Said Bolnick in a press conference yesterday:
Our results suggest that paleoamericans and contemporary Native Americans both have Beringia ancestry so the physical differences between them are more likely due to changes that occurred in Beringia or the Americas over the last 9,000 years rather than separate origins. And so what this study is presenting for the first time is the evidence that Paleoamericans with those distinctive features can also be directly tied to the same Beringian source population as contemporary Native Americans.
Chatters added that the changes we see between the Paleoamerican group and contemporary Native Americans is consistent with what happens in a lot of animals as they are domesticated. The Beringian woman discovered in Mexico would have been what biologists call a "wild type" human — her genome had not yet been altered by thousands of years of sedentary life made possible by agriculture and cities. Typically, Chatters said, domesticated humans develop more childlike faces, with their eyes set more closely together and their facial features softening.

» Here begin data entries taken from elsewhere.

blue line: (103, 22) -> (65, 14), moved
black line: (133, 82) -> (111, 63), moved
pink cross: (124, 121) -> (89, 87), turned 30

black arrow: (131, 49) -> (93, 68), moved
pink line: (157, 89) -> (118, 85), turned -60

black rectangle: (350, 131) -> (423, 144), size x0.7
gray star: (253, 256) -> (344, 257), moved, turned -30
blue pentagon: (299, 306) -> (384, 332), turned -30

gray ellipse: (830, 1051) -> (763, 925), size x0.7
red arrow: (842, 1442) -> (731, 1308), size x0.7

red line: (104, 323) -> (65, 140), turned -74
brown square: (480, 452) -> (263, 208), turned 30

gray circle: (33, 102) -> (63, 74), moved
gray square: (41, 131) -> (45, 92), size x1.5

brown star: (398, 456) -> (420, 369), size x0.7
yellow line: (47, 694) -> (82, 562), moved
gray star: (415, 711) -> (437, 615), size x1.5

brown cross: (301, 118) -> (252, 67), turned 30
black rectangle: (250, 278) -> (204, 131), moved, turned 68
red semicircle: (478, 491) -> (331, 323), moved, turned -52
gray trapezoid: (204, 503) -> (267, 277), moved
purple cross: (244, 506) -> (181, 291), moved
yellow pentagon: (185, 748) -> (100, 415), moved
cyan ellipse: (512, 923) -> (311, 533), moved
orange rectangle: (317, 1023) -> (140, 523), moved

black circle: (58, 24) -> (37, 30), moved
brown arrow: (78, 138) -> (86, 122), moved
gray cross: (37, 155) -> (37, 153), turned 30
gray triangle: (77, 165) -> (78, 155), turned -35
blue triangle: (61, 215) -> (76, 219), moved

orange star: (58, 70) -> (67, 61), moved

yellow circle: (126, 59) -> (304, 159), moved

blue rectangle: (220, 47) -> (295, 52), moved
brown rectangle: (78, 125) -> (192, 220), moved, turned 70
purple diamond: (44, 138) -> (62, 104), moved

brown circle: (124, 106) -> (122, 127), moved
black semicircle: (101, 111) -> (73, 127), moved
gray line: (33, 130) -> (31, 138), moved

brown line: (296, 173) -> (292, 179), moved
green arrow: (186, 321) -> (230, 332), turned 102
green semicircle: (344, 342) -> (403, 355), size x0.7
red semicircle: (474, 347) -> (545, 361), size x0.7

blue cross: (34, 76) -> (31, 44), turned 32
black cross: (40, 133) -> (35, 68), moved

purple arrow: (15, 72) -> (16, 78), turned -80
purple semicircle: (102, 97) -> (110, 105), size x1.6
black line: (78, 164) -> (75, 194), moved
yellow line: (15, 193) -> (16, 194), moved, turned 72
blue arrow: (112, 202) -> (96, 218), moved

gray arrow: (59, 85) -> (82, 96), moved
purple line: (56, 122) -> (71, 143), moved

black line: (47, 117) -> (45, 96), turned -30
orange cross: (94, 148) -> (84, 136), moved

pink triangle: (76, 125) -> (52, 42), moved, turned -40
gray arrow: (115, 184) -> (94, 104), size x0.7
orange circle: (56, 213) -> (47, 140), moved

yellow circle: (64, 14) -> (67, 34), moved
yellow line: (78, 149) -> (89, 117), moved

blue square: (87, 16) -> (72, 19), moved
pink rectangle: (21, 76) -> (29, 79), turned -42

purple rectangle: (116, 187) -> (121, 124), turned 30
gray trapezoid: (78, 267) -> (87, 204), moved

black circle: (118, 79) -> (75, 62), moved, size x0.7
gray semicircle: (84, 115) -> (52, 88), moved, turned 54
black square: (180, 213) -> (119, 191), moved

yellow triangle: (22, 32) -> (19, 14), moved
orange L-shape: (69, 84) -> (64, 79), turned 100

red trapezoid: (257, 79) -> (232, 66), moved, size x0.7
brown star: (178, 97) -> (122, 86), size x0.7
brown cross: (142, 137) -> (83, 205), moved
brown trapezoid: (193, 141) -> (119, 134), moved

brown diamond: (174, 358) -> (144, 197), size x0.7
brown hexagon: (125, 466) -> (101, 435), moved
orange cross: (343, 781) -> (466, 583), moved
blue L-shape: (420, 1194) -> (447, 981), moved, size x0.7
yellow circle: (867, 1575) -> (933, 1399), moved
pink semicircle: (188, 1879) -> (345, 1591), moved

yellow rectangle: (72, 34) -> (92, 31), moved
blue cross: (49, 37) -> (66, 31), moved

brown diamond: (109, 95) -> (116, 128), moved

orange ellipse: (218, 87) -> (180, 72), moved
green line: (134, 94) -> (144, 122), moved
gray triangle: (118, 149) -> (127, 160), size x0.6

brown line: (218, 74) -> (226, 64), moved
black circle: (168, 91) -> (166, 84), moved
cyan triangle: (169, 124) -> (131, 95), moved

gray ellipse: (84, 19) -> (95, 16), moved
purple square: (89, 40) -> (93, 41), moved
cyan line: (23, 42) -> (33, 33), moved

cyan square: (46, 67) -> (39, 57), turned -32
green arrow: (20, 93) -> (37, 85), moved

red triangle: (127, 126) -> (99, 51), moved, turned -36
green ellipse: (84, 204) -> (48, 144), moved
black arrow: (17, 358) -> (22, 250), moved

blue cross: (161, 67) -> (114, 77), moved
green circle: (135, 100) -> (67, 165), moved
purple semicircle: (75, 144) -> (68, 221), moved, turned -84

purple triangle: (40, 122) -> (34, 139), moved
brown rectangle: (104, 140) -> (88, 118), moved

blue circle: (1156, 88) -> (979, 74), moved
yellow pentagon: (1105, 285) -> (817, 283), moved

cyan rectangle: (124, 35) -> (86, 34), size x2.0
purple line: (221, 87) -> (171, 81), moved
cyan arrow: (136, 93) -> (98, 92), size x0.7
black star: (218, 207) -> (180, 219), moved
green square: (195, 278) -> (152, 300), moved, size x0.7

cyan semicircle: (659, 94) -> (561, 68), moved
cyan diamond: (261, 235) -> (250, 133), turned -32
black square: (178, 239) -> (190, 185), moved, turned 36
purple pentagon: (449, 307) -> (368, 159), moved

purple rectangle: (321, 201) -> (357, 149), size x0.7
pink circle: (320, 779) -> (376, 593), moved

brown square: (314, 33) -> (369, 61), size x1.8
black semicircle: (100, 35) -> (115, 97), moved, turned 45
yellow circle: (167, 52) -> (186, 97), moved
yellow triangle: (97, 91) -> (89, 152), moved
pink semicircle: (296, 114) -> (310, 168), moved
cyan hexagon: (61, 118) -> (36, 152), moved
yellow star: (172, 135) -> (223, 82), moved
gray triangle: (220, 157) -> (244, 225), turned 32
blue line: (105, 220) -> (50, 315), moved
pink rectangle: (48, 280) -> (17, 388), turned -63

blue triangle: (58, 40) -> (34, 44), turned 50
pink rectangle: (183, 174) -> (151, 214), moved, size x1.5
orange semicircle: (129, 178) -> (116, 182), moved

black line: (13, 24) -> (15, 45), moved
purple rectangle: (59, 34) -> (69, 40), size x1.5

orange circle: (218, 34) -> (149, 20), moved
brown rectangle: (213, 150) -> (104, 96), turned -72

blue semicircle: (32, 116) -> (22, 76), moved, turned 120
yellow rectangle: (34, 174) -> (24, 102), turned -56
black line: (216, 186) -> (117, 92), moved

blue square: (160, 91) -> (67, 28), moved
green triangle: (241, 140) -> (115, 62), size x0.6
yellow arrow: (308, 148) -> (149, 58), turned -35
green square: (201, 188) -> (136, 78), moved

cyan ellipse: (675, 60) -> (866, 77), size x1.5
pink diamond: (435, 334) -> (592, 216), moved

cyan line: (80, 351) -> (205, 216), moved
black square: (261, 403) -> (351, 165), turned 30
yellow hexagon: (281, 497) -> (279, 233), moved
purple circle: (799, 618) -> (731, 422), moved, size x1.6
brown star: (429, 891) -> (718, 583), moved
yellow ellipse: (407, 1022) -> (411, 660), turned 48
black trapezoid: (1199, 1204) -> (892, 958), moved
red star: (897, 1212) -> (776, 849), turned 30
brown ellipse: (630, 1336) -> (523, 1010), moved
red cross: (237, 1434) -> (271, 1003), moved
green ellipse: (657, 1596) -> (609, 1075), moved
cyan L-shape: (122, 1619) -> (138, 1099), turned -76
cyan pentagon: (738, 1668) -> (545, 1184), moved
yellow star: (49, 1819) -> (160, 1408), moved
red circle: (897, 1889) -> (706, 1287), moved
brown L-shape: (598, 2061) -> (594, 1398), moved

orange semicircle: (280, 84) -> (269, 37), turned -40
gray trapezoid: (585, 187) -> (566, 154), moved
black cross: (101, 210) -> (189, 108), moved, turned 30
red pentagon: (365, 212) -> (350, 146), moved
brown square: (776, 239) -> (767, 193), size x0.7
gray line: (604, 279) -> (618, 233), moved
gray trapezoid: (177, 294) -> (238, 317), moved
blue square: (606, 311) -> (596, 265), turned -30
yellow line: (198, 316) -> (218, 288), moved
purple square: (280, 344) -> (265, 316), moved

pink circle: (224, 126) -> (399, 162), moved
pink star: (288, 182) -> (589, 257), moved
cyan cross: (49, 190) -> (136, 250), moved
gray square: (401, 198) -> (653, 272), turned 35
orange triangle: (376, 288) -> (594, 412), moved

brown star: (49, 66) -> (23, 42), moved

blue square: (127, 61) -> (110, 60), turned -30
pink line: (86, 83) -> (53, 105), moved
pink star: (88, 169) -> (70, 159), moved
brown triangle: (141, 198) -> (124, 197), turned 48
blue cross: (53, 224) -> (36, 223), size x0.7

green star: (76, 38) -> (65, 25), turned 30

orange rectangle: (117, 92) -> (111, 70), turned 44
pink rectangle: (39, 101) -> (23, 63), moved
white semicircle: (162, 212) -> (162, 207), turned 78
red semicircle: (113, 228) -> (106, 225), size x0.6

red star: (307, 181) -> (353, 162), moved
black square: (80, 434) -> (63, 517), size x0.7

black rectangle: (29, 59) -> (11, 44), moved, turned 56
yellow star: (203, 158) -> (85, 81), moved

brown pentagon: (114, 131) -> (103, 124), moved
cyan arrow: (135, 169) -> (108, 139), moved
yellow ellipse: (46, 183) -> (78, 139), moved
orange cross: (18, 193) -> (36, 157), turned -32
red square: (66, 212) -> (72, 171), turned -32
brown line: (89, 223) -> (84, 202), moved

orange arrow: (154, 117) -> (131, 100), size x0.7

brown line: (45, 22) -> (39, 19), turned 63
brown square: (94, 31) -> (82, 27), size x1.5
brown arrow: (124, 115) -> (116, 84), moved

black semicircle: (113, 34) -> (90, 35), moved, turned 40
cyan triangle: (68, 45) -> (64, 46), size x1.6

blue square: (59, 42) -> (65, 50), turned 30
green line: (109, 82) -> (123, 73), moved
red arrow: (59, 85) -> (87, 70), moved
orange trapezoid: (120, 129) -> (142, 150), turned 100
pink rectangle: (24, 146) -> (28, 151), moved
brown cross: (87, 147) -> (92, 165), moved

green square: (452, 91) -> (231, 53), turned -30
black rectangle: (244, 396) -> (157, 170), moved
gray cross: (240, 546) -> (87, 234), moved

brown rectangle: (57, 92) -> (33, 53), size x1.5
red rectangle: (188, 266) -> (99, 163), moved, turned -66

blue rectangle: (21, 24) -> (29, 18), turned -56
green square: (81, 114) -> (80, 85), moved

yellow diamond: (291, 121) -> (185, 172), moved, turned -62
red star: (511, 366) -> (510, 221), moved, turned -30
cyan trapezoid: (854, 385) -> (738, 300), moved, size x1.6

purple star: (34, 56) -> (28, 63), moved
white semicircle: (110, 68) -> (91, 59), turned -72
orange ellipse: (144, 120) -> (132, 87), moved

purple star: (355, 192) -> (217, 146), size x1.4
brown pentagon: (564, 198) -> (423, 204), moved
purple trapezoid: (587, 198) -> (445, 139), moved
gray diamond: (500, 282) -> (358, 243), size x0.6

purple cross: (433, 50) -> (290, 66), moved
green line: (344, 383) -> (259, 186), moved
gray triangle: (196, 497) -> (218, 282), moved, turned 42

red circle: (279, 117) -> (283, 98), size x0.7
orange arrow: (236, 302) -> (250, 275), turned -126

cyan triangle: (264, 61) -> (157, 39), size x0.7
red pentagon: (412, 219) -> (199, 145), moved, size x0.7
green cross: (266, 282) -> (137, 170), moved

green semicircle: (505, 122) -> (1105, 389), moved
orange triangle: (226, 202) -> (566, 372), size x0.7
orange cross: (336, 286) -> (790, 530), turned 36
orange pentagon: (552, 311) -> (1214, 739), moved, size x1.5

This early Native American woman's ancestors migrated out of Beringia over thousands of years. She came from a population whose distinctive look and culture died out when humans traded a nomadic life for an agricultural one. Her progeny eventually made permanent homes in Central and South America, domesticating beans, corn, and squash as they slowly domesticated themselves.
While this skeleton offers only one data point in a vast and complicated story, it has settled one debate definitively. The ancient Paleoamerican peoples shared DNA with today's Native Americans. The differences between them came from when and how they lived, not where they came from.